Movie Review: The French Dispatch

Do you like Wes Anderson movies? I’m not asking if you saw one or two and liked them okay. I’m asking if you’re a fan of the filmmaker’s quirky aesthetic, characters and dialogue and someone who is inherently excited about seeing pretty much anything he makes. Or conversely, are you turned off by it? Because how you answer that question will inherently make a huge difference to whether you should see The French Dispatch.

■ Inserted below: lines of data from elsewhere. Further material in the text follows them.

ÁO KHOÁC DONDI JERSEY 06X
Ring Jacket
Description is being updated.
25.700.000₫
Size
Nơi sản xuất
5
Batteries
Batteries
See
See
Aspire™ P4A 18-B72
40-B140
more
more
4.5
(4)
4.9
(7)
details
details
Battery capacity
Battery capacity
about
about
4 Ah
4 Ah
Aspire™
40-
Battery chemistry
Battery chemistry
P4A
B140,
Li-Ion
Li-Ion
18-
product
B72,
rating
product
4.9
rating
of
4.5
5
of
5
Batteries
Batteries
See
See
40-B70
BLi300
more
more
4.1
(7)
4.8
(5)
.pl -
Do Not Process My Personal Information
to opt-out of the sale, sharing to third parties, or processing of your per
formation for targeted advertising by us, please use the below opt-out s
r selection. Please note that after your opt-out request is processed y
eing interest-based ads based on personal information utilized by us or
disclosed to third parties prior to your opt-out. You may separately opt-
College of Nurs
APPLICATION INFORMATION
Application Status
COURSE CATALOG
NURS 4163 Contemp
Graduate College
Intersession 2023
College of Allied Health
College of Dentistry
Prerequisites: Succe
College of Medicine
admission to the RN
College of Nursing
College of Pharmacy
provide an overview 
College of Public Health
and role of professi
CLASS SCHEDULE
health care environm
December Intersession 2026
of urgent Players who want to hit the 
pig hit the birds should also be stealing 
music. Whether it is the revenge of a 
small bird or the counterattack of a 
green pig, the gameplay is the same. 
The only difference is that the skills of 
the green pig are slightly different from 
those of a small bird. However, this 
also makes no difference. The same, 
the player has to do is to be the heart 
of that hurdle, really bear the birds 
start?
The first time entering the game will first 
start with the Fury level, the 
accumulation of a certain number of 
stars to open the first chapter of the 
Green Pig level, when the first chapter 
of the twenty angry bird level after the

The public for which the film is entitled is a supplement to the Liberty, Kansas Evening Star, edited by quiet eccentric Howard Pulitzer, Jr (Bill Murray), whose recurring instruction to his reporters is “Try and make it sound like you wrote it that way on purpose.” As the film begins Pulitzer has passed away, and left instructions for the Dispatch to end with him . The bulk of the film consists of three “Feature stories” from past editions covered in previous edition. So what we have is essentially an anthology film, but instead of getting multiple filmmakers each telling a story, all three are very distinctly Anderson’s:

The Concrete Masterpiece

Oscar winners Benicio Del Toro, Tilda Swinton and Adrien Brody join No Time To Die‘s Lea Seydoux in the story of an imprisoned murdered who is also brilliant artist.

Revisions to a Manifesto

Frances McDormand and Timothee Chalamet portray an journalist and a student revolutionary who influence each other during a brief affair.

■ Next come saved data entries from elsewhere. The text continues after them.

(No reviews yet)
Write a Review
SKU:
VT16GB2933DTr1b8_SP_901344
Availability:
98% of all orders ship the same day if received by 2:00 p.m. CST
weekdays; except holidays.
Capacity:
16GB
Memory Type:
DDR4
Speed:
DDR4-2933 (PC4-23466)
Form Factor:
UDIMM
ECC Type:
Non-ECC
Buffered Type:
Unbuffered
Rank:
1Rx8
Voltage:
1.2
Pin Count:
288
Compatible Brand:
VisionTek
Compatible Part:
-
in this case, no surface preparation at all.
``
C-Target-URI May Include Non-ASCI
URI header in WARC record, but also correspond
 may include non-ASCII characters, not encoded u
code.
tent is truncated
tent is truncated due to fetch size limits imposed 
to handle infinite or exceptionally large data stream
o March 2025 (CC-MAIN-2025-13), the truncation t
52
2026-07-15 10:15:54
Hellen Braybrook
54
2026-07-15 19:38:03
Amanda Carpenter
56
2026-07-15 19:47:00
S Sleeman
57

The Private Dining Room of the Police Commissioner

Geoffrey Wright, Liev Schrieber and Soairse Ronan in the tale of a police commissioner’s son who is kidnapped and held for ransom.

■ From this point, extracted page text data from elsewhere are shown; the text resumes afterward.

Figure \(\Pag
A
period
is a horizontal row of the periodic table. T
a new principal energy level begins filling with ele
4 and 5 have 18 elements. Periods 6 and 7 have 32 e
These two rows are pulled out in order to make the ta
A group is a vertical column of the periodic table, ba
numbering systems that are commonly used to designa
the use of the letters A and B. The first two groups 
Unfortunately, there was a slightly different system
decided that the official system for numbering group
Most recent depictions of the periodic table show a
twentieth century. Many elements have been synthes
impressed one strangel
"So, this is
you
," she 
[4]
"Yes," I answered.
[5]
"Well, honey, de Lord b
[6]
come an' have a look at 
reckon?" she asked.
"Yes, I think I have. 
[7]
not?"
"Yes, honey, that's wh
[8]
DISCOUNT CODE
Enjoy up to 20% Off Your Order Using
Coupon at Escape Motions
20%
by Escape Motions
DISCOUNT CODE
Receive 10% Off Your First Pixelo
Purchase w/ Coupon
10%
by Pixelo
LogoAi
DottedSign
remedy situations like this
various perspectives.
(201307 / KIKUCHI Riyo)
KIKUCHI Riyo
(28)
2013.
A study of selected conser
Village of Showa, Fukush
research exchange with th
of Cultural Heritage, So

Thankfully, one difference between The French Dispatch and most anthologies is that there is not a huge disparity in quality between the segments, though I found the second a little compelling than those on either side of it. While the structure of the film doesn’t give us characters we come to know deeply enough to form true emotional connections (the possible exception being Wright’s lonely and melancholy gay correspondent), I found it to be laugh out loud funny, beautifully, sometimes pretentious, sometimes haunting, and overall mesmerizing.